HORS-TERRAIN Considéré comme une véritable discipline sportive par ses 200 licenciés en France, le football de table accueillera pour sa Coupe du monde, samedi à Rome, le premier représentant ukrainien de l’histoire
Une Fédération française de football de table (FFFT) peut en cacher une autre. Vous pensez spontanément aux compétitions de baby-foot, mais il existe aussi depuis quarante-deux ans en France une discipline pour les accros au Subbuteo. Une vingtaine de joueurs de football de table tricolores se retrouveront même samedi et dimanche à Rome, parmi 26 nations représentées, pour disputer la Coupe du monde. Inventé dès 1947, le mythique jeu de plateau adapte en miniature toutes les règles du football, ou presque. Pendant deux mi-temps de 15 minutes, puis une éventuelle mort subite de 10 minutes, les meilleurs joueurs français vont tenter de se hisser, grâce à la précision de leurs doigts, au bout du tournoi référence de Subbuteo.
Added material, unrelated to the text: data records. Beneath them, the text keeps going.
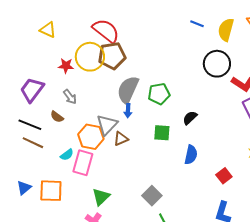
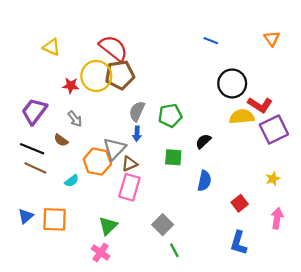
yellow semicircle: (226, 30) -> (242, 117), moved, turned 70
gray semicircle: (128, 90) -> (137, 111), size x0.7
pink rectangle: (83, 163) -> (129, 187), moved

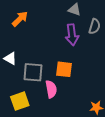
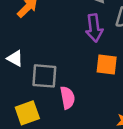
orange square: (64, 69) -> (107, 65), moved

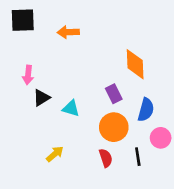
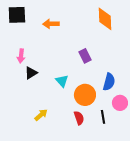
orange diamond: (135, 64) -> (105, 19), moved
purple rectangle: (114, 94) -> (85, 56), moved
cyan triangle: (71, 108) -> (62, 81), moved, turned 32

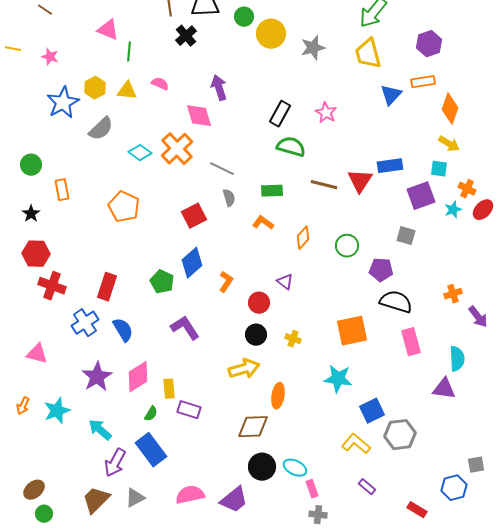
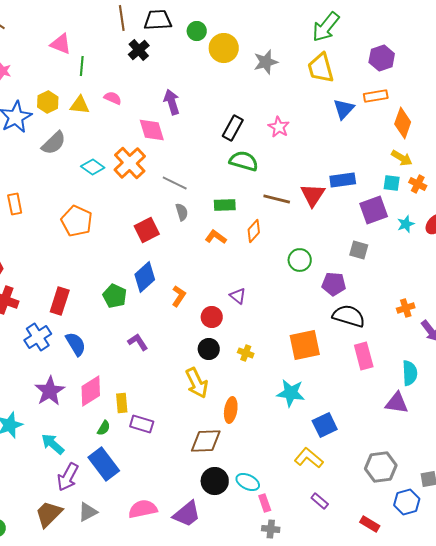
orange cross: (467, 189) -> (418, 184), moved
orange diamond: (303, 238) -> (254, 231), moved
purple L-shape: (185, 328) -> (138, 342), size x0.7
yellow arrow: (244, 369) -> (197, 383), turned 80
gray hexagon: (400, 435) -> (381, 467), moved

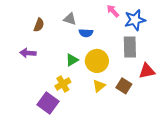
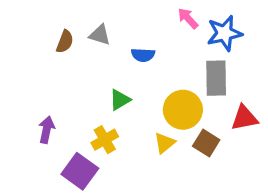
gray triangle: (70, 19) -> (100, 35), moved
purple arrow: (28, 53) -> (47, 130), moved, turned 98
yellow circle: (97, 61) -> (183, 110), moved

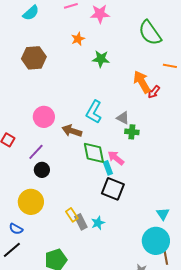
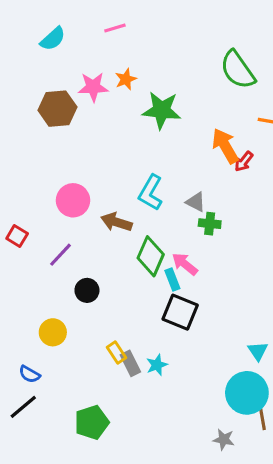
pink star: (100, 14) -> (93, 87), moved
green star: (101, 59) -> (162, 110), size x1.4
green diamond: (94, 153) -> (151, 256), turned 35
black circle: (42, 170) -> (87, 290), moved
yellow circle: (31, 202) -> (53, 332), size x0.7

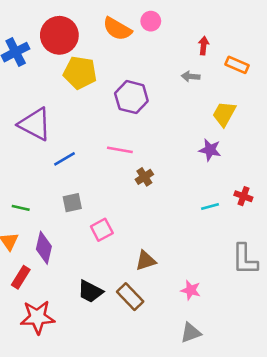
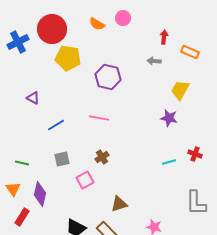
orange semicircle: (117, 29) -> (97, 24), size x0.7
purple triangle: (35, 124) -> (33, 98), size x0.5
brown cross: (144, 177) -> (102, 157), moved

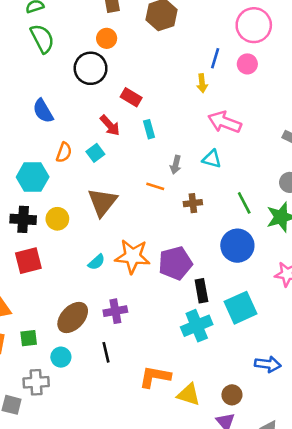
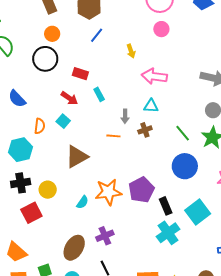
blue line: (215, 58) -> (97, 35), moved, turned 35
brown triangle: (102, 202) -> (77, 157), turned 35
brown cross: (193, 203) -> (145, 130), moved
yellow circle: (57, 219) -> (48, 190), moved

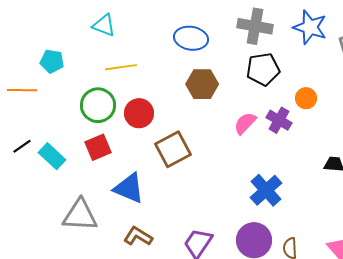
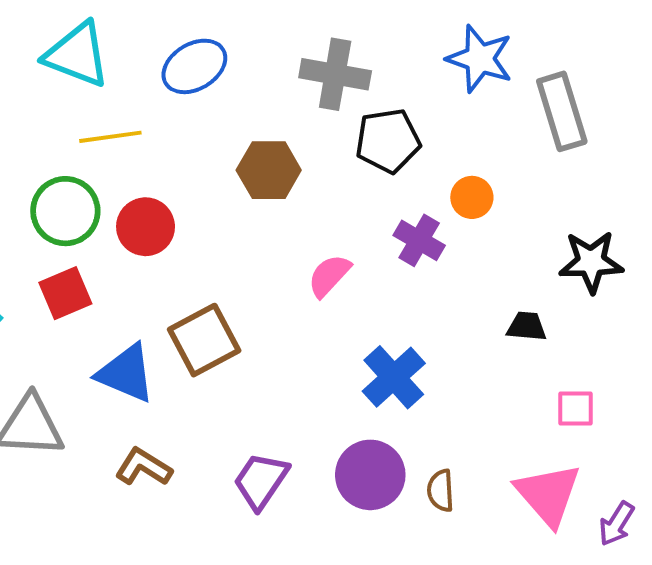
cyan triangle: (104, 25) -> (77, 55), size x1.5
gray cross: (255, 26) -> (335, 74), moved
blue ellipse: (191, 38) -> (194, 66), moved, turned -40
pink semicircle: (245, 123) -> (329, 276), moved
brown square: (173, 149) -> (204, 340), moved

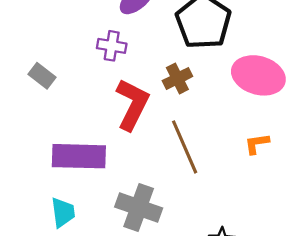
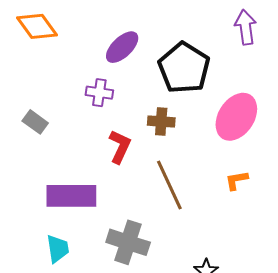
pink ellipse: (258, 75) -> (236, 117), turned -72
brown cross: (177, 79) -> (161, 122), turned 32
red L-shape: (132, 104) -> (120, 147), size x0.7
Mais comment ces licenciés de football de table (200 en France, répartis dans une quinzaine de clubs) sont-ils tombés dans une telle passion de niche ? Professeur de français, Thomas Ponté (38 ans) se souvient d’avoir découvert son premier jeu Subbuteo sous le sapin de Noël, à l’âge de 8 ans, « comme tous les gamins de ma génération ». Dès 1992, il rejoint le FTC Issy-les-Moulineaux, club référence en France avec 17 participations européennes.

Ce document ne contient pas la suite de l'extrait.